3.5. Het is het hof ambtshalve bekend dat op een betalingsoverzicht na beroep op de kantonrechter onder meer staat vermeld: "U hebt beroep ingesteld bij de kantonrechter tegen de beslissing van de officier van justitie inzake de administratieve sanctie met het hierboven vermelde beschikkingsnummer. Inmiddels is een beslissing genomen naar aanleiding van uw beroep bij de kantonrechter, waarover u apart bericht hebt gekregen dan wel binnenkort zult ontvangen. Als gevolg van die beslissing moet u nog een bedrag betalen. (....)".
3.6. Van de gemachtigde van de betrokkene mag onder de gegeven omstandigheden verlangd worden dat hij zo spoedig mogelijk informeert, ofwel bij de betrokkene, ofwel bij de kantonrechter, dan wel anderszins, naar de beslissing van de kantonrechter, van het bestaan waarvan hij tenminste sinds begin maart 2004 op de hoogte was en waarvan hij toen ook wist dat die beslissing in elk geval was genomen voordat eerdergenoemd betalingsoverzicht op 13 februari 2004 aan de betrokkene was verzonden.

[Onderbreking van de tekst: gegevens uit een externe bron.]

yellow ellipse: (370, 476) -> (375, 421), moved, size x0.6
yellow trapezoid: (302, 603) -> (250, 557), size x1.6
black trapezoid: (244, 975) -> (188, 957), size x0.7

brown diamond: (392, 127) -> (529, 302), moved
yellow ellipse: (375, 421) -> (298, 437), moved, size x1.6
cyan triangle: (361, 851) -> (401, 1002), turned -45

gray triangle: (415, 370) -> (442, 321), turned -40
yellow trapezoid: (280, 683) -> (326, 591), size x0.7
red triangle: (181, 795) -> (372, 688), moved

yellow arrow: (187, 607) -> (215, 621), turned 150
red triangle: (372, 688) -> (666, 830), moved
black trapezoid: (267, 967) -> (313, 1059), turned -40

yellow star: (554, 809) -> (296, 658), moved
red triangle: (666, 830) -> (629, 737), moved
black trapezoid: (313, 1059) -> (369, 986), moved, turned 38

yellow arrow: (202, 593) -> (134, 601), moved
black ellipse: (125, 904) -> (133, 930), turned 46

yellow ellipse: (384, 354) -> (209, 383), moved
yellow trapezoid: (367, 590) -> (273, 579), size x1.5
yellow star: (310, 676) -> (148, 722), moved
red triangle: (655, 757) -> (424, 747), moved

3.7. Nu de gemachtigde van de betrokkene eerst bij brief van 15 april 2004, op 16 april 2004 bij het arrondissementsparket te Rotterdam ingekomen, heeft geïnformeerd naar de beslissing van de kantonrechter, kan niet gezegd worden dat hij tijdig heeft gereageerd. Daarbij komt, dat het voor de hand zou hebben gelegen, - indien de stelling van de gemachtigde juist zou zijn, dat hij eerst kennis nam van het betalingsoverzicht nadat hem dit door de betrokkene was overhandigd -, om bij de betrokkene te informeren of zij (wel) de beslissing van de kantonrechter had ontvangen, waarna van hem een onmiddellijke reactie had mogen worden verwacht om eveneens in het bezit te worden gesteld van een afschrift van de uitspraak.

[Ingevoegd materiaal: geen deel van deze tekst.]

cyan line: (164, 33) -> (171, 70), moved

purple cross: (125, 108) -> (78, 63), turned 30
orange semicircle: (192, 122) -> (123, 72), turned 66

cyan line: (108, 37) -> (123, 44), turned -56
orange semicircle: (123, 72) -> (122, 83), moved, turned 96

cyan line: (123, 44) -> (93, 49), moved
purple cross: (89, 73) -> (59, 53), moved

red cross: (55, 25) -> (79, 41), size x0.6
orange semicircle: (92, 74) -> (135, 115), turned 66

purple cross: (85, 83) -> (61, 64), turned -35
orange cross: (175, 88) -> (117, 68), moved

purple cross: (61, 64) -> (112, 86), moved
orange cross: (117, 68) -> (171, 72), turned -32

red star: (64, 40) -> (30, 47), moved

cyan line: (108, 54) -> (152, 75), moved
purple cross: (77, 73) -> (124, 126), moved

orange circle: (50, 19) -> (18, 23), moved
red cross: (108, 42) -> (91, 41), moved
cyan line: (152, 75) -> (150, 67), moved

3.8. Het hof is van oordeel dat, hoewel de termijn als bedoeld in art. 6:8, eerste lid, Awb, in beginsel eerst aanvangt nadat de beslissing op de voorgeschreven wijze is bekendgemaakt, daarop een uitzondering moet worden gemaakt in een geval als het onderhavige, waarin het bestaan van de vóór 13 februari 2004 genomen beslissing van de kantonrechter de gemachtigde in ieder geval reeds begin maart 2004 bekend was en hij pas op 15 april 2004 stappen heeft ondernomen om van de inhoud van de beslissing op de hoogte te raken, waarna hij op 27 april 2004 hoger beroep heeft ingesteld. De gemachtigde heeft aldus niet zo spoedig mogelijk als redelijkerwijs van hem mocht worden verlangd hoger beroep ingesteld.

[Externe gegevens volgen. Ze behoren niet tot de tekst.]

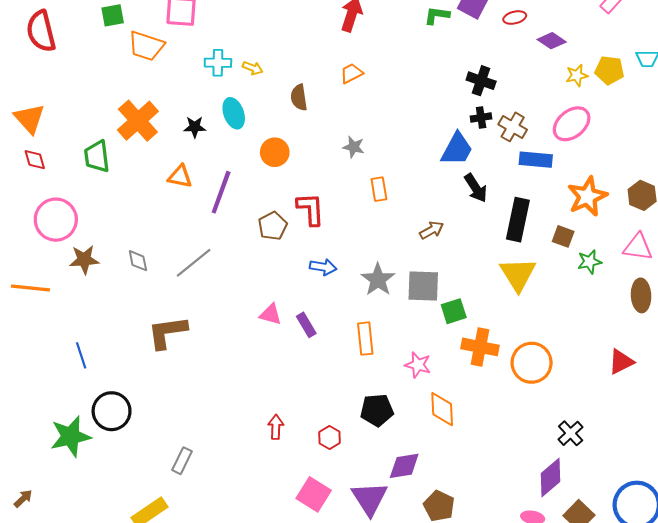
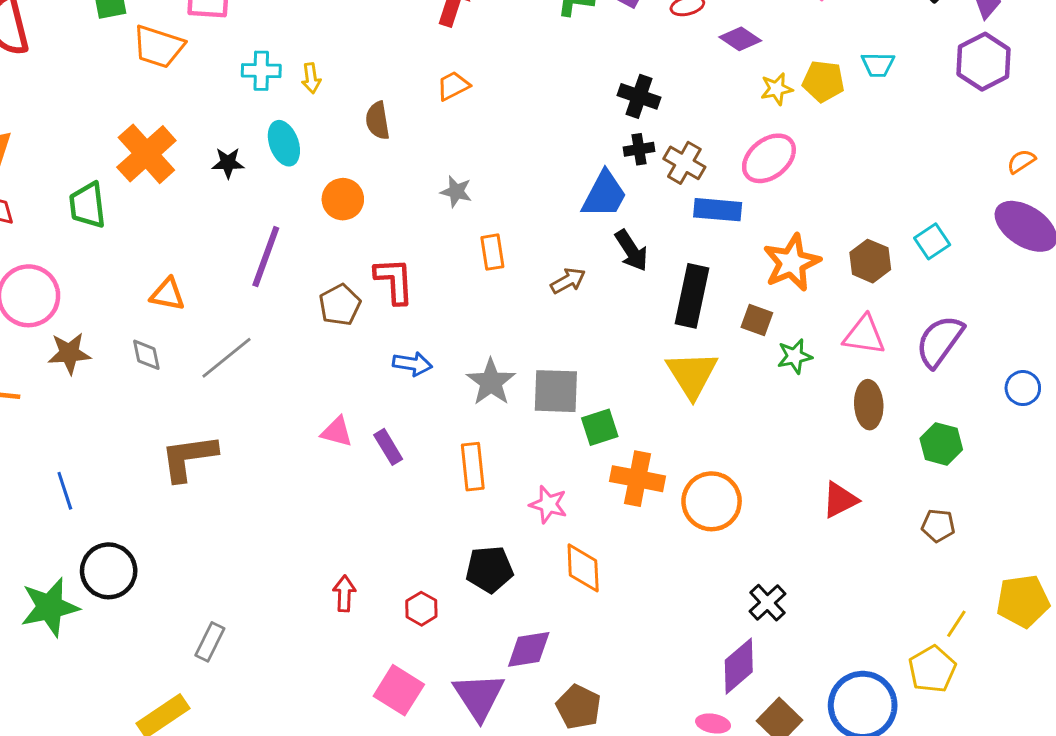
yellow arrow: (253, 68) -> (311, 78), turned 60
orange triangle: (180, 176) -> (168, 294), moved
brown arrow: (432, 230) -> (568, 281), moved

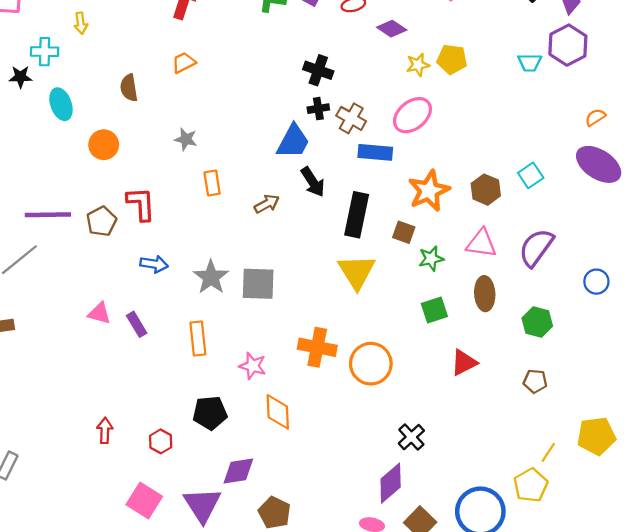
cyan trapezoid: (878, 65) -> (530, 63), moved
yellow arrow: (311, 78) -> (81, 23), moved
black star: (228, 163) -> (20, 77), moved
purple line: (266, 257) -> (48, 215), moved, turned 69
green square: (600, 427) -> (434, 310), moved

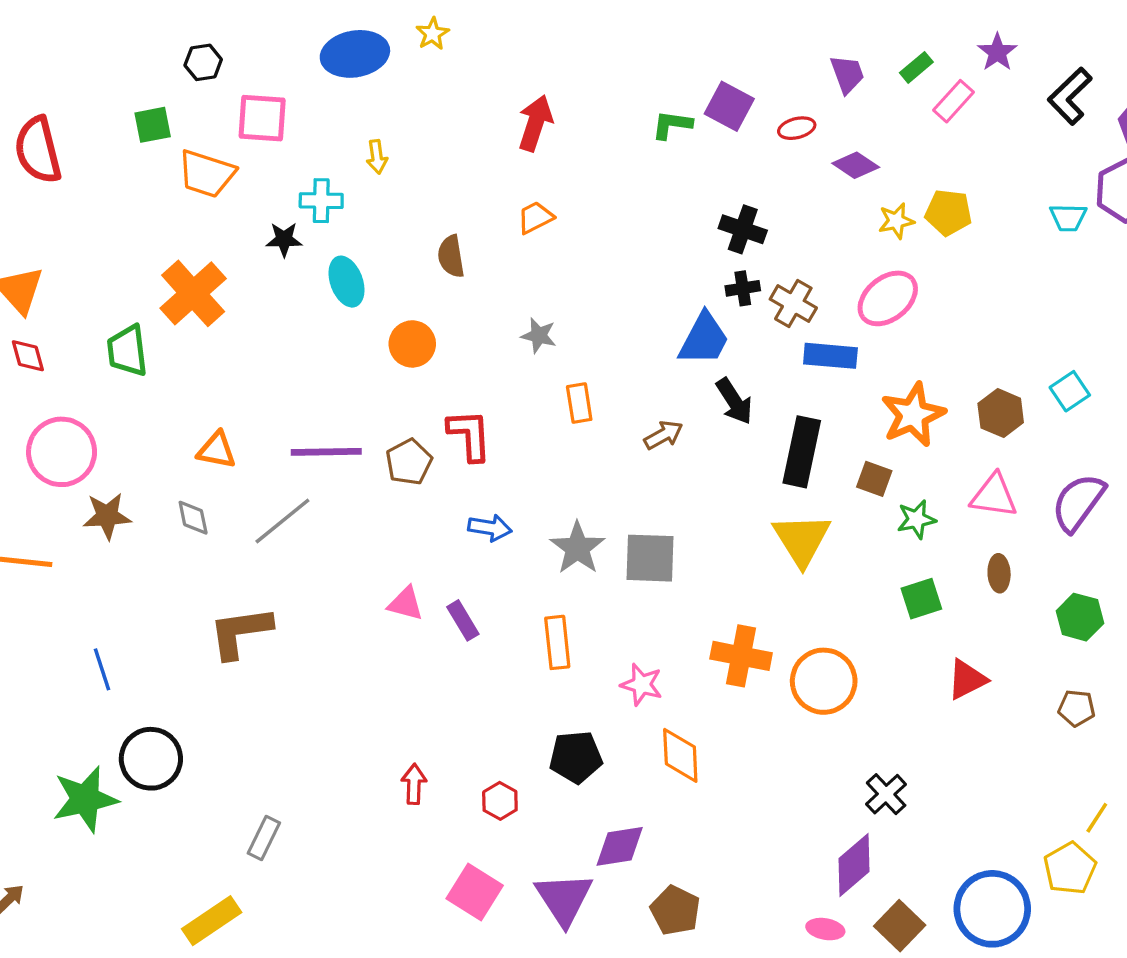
brown ellipse: (485, 294) -> (999, 573), size x0.7

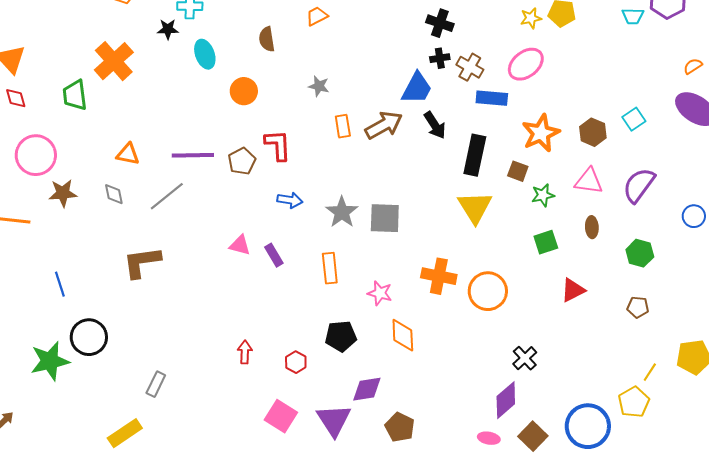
brown arrow: (663, 435) -> (384, 125), moved, size x1.6

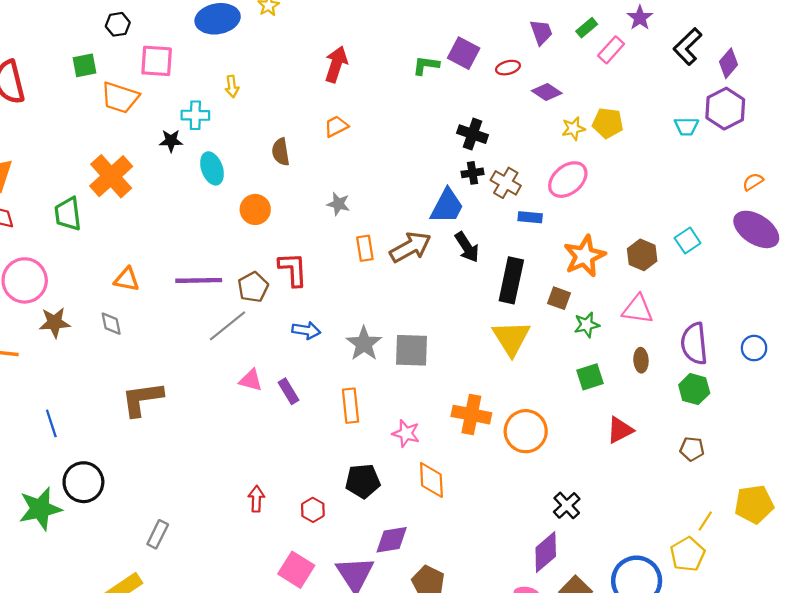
blue rectangle: (492, 98) -> (530, 217), size x0.7
purple semicircle: (639, 185) -> (694, 344), moved, turned -42
gray line: (167, 196) -> (228, 326), moved

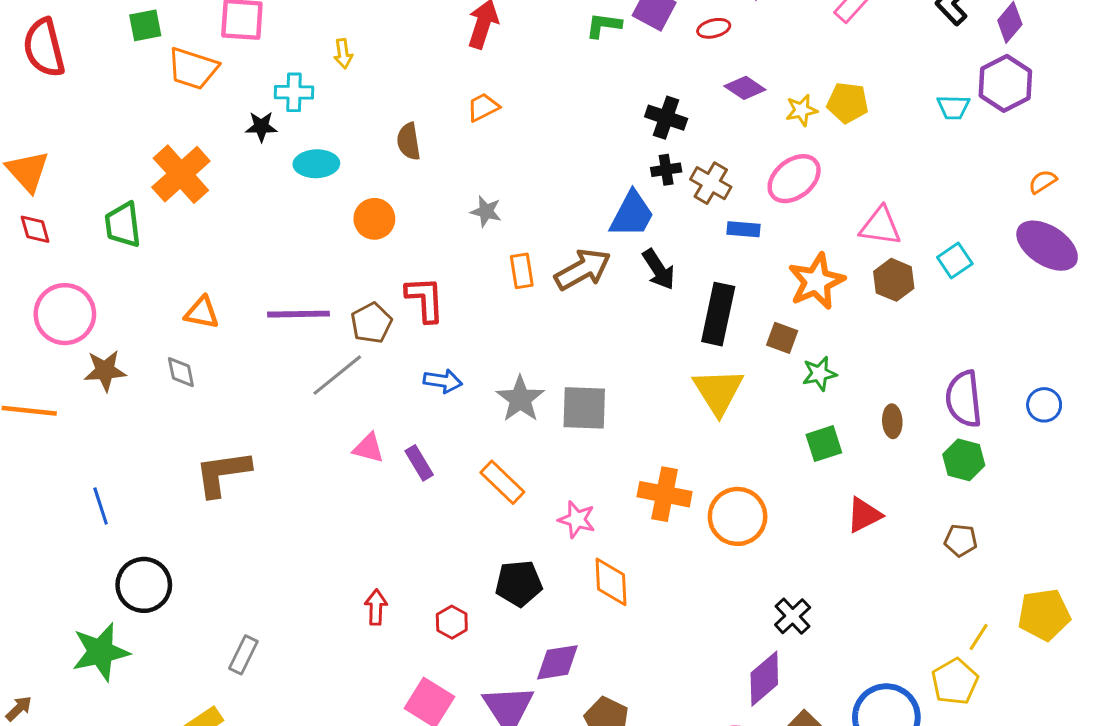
purple diamond: (547, 92) -> (745, 88), moved
cyan ellipse: (212, 168) -> (316, 164), turned -72
pink triangle: (638, 309) -> (880, 226), moved
orange rectangle: (351, 406) -> (502, 482), turned -40
green star: (40, 509) -> (101, 652), moved

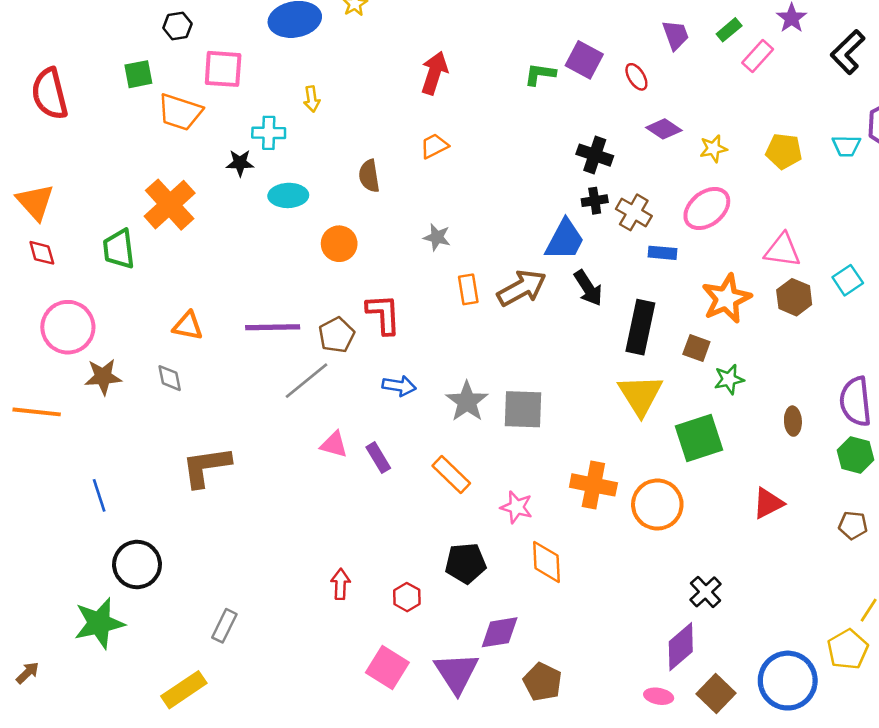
red ellipse: (714, 28) -> (636, 77), turned 72
yellow pentagon: (848, 103) -> (784, 151), moved
green square: (824, 444) -> (699, 438), moved, size x1.5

3.9. De betrokkene kan derhalve niet in het hoger beroep worden ontvangen. De bezwaren van de betrokkene tegen de beslissing waarvan beroep kunnen dan ook niet aan de orde komen.
4. De beslissing
Het gerechtshof:
verklaart de betrokkene niet-ontvankelijk in het hoger beroep.
Dit arrest is gewezen door mrs. Dijkstra, Poelman en Weenink in tegenwoordigheid van mr. Hiemstra als griffier, en uitgesproken ter openbare zitting.